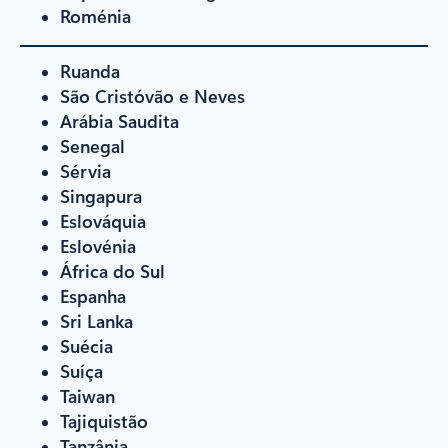
Roménia
Ruanda
São Cristóvão e Neves
Arábia Saudita
Senegal
Sérvia
Singapura
Eslováquia
Eslovénia
África do Sul
Espanha
Sri Lanka
Suécia
Suíça
Taiwan
Tajiquistão
Tanzânia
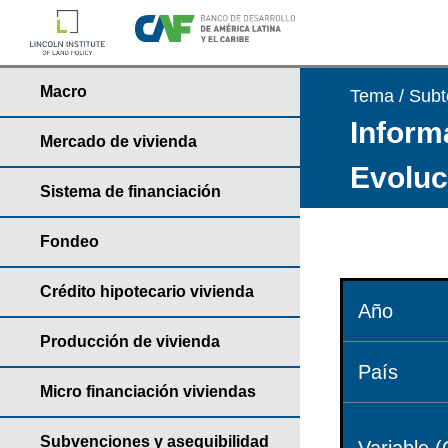
Macro
Tema / Sub
Informa
Mercado de vivienda
Evoluci
Sistema de financiación
Fondeo
Crédito hipotecario vivienda
Año
Producción de vivienda
País
Micro financiación viviendas
Subvenciones y asequibilidad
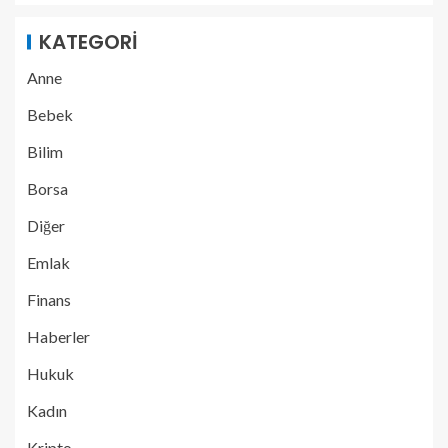
KATEGORI
Anne
Bebek
Bilim
Borsa
Diğer
Emlak
Finans
Haberler
Hukuk
Kadın
Kripto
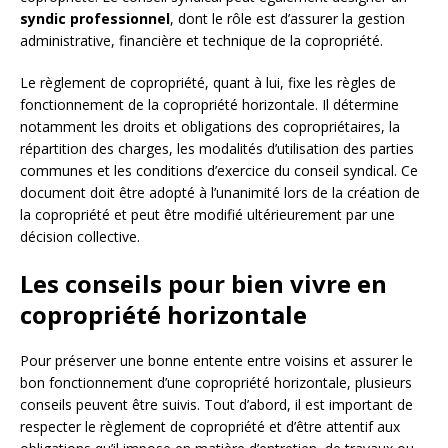
syndic professionnel
, dont le rôle est d’assurer la gestion
administrative, financière et technique de la copropriété.
Le règlement de copropriété, quant à lui, fixe les règles de
fonctionnement de la copropriété horizontale. Il détermine
notamment les droits et obligations des copropriétaires, la
répartition des charges, les modalités d’utilisation des parties
communes et les conditions d’exercice du conseil syndical. Ce
document doit être adopté à l’unanimité lors de la création de
la copropriété et peut être modifié ultérieurement par une
décision collective.
Les conseils pour bien vivre en
copropriété horizontale
Pour préserver une bonne entente entre voisins et assurer le
bon fonctionnement d’une copropriété horizontale, plusieurs
conseils peuvent être suivis. Tout d’abord, il est important de
respecter le règlement de copropriété et d’être attentif aux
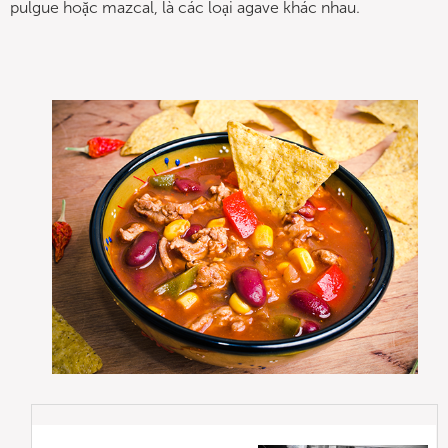
pulgue hoặc mazcal, là các loại agave khác nhau.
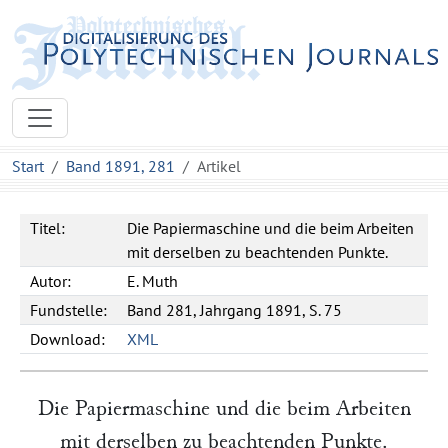
Start
Band 1891, 281
Artikel
Titel:
Die Papiermaschine und die beim Arbeiten
mit derselben zu beachtenden Punkte.
Autor:
E.
Muth
Fundstelle:
Band 281, Jahrgang 1891, S. 75
Download:
XML
Die Papiermaschine und die beim Arbeiten
mit derselben zu beachtenden Punkte.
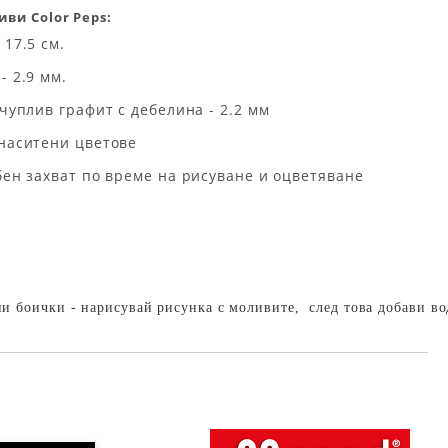
ви Color Peps:
17.5 см.
- 2.9 мм.
чуплив графит с дебелина - 2.2 мм
наситени цветове
бен захват по време на рисуване и оцветяване
ни боички - нарисувай рисунка с моливите, след това добави во
Добави в желани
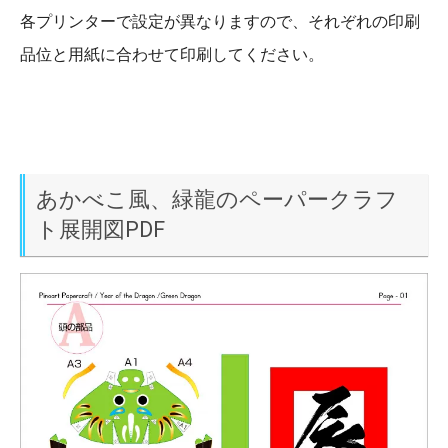
各プリンターで設定が異なりますので、それぞれの印刷
品位と用紙に合わせて印刷してください。
あかべこ風、緑龍のペーパークラフ
ト展開図PDF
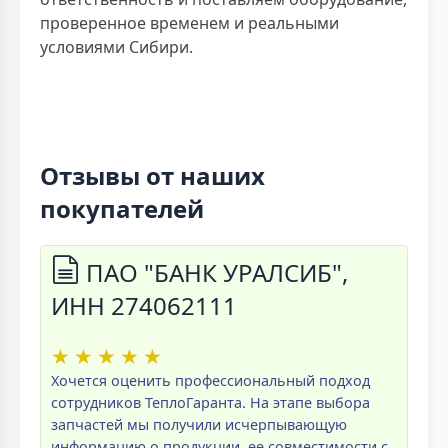
проверенное временем и реальными
условиями Сибири.
Отзывы от наших
покупателей
ПАО "БАНК УРАЛСИБ",
ИНН 274062111
★
★
★
★
★
Хочется оценить профессиональный подход
сотрудников ТеплоГаранта. На этапе выбора
запчастей мы получили исчерпывающую
информацию о продукции, ее совместимости с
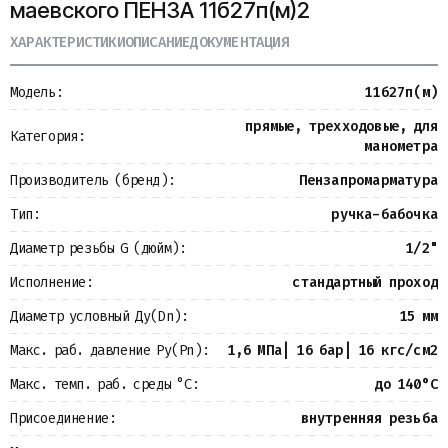
маевского ПЕНЗА 11б27п(м)2
Металлопрокат
Измерительные приборы
ХАРАКТЕРИСТИКИ
ОПИСАНИЕ
ДОКУМЕНТАЦИЯ
Баки
Детали трубопроводов
Модель:
11б27п(м)
Водомерные узлы
Запорная арматура
прямые, трехходовые, для
Категория:
манометра
Производитель (бренд):
Пензапромарматура
Тип:
ручка-бабочка
Диаметр резьбы G (дюйм):
1/2"
Исполнение:
стандартный проход
Диаметр условный Ду(Dn):
15 мм
Макс. раб. давление Ру(Pn):
1,6 МПа| 16 бар| 16 кгс/см2
Макс. темп. раб. среды °С:
до 140°С
Присоединение:
внутренняя резьба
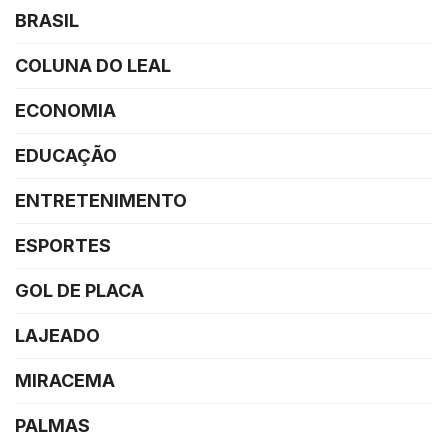
BRASIL
COLUNA DO LEAL
ECONOMIA
EDUCAÇÃO
ENTRETENIMENTO
ESPORTES
GOL DE PLACA
LAJEADO
MIRACEMA
PALMAS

=-=-=-=-=

Copy out each line of the data containing the string "conseils".

Les conseils pour bien vivre en
conseils peuvent être suivis. Tout d’abord, il est important de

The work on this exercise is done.